- Exercise brief -
Report how many lines of the following entries include the string "почти"; respond with the number alone.

- Supplied material -

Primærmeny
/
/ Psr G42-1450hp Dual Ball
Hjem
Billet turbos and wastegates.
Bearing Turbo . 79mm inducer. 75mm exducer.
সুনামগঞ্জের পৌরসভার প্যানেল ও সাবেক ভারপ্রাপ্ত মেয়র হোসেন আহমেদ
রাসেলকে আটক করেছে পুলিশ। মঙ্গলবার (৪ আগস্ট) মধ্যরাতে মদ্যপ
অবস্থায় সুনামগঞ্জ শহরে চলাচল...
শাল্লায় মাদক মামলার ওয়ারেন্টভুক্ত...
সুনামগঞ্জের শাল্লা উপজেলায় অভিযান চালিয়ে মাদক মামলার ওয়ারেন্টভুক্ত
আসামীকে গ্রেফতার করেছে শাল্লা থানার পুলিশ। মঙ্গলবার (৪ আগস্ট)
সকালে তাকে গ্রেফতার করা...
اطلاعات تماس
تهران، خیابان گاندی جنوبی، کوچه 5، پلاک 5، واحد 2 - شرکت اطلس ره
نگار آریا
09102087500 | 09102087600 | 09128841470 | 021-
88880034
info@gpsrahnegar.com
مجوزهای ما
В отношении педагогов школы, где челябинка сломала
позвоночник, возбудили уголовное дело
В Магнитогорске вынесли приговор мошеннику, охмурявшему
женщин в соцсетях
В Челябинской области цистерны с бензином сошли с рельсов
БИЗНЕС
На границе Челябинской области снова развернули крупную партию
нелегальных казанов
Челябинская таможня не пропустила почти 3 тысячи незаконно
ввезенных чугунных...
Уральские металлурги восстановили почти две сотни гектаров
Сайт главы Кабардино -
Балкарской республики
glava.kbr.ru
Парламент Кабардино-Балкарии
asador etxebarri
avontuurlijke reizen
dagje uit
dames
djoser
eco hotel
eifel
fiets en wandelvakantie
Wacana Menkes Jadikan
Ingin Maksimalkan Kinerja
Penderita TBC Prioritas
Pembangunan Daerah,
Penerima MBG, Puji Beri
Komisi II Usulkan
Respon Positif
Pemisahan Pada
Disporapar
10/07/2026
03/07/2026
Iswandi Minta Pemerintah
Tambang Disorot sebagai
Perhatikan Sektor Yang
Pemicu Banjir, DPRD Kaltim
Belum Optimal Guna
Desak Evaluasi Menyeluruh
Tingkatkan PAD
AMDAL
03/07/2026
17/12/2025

- Completed task -
2